**Work order:**
Look through the data below, and copy each line that carries the word "Wide".

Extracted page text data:

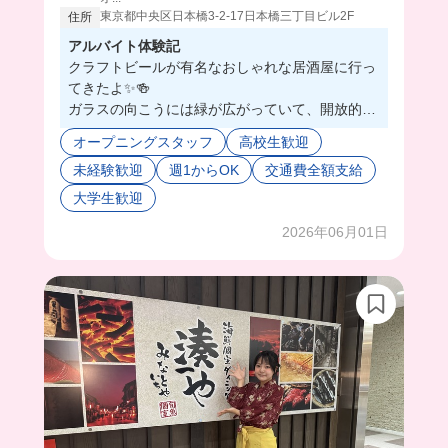
東京都中央区日本橋3-2-17日本橋三丁目ビル2F
住所
アルバイト体験記
クラフトビールが有名なおしゃれな居酒屋に行っ
てきたよ✨🍻
ガラスの向こうには緑が広がっていて、開放的な
店舗だった👀✨
オープニングスタッフ
高校生歓迎
料理もおしゃれなものが多くて、目で見てても楽
未経験歓迎
週1からOK
交通費全額支給
しい😊
まかないも同じようにオシャレなものが出てくる
大学生歓迎
から、日替わりで楽しすぎる🥰
2026年06月01日
スタッフさん優しく教えてくれるから、少しずつ
仕事に打ち込めそう🌟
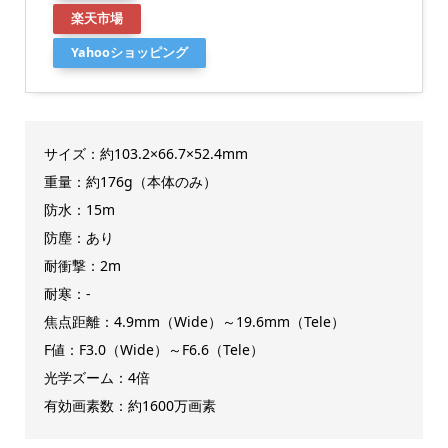
楽天市場
Yahooショッピング
サイズ：約103.2×66.7×52.4mm
重量：約176g（本体のみ）
防水：15m
防塵：あり
耐衝撃：2m
耐寒：-
焦点距離：4.9mm（Wide）～19.6mm（Tele）
F値：F3.0（Wide）～F6.6（Tele）
光学ズーム：4倍
有効画素数：約1600万画素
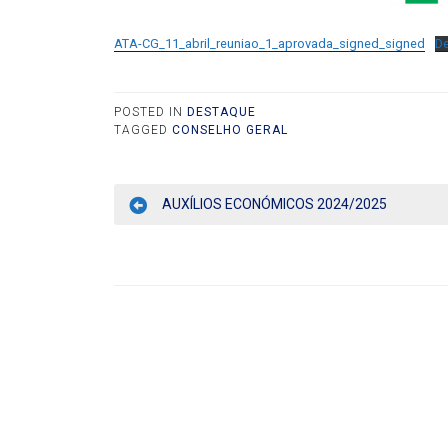
ATA-CG_11_abril_reuniao_1_aprovada_signed_signed
De
POSTED IN
DESTAQUE
TAGGED
CONSELHO GERAL
AUXÍLIOS ECONÓMICOS 2024/2025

**Task result:**
焦点距離：4.9mm（Wide）～19.6mm（Tele）
F値：F3.0（Wide）～F6.6（Tele）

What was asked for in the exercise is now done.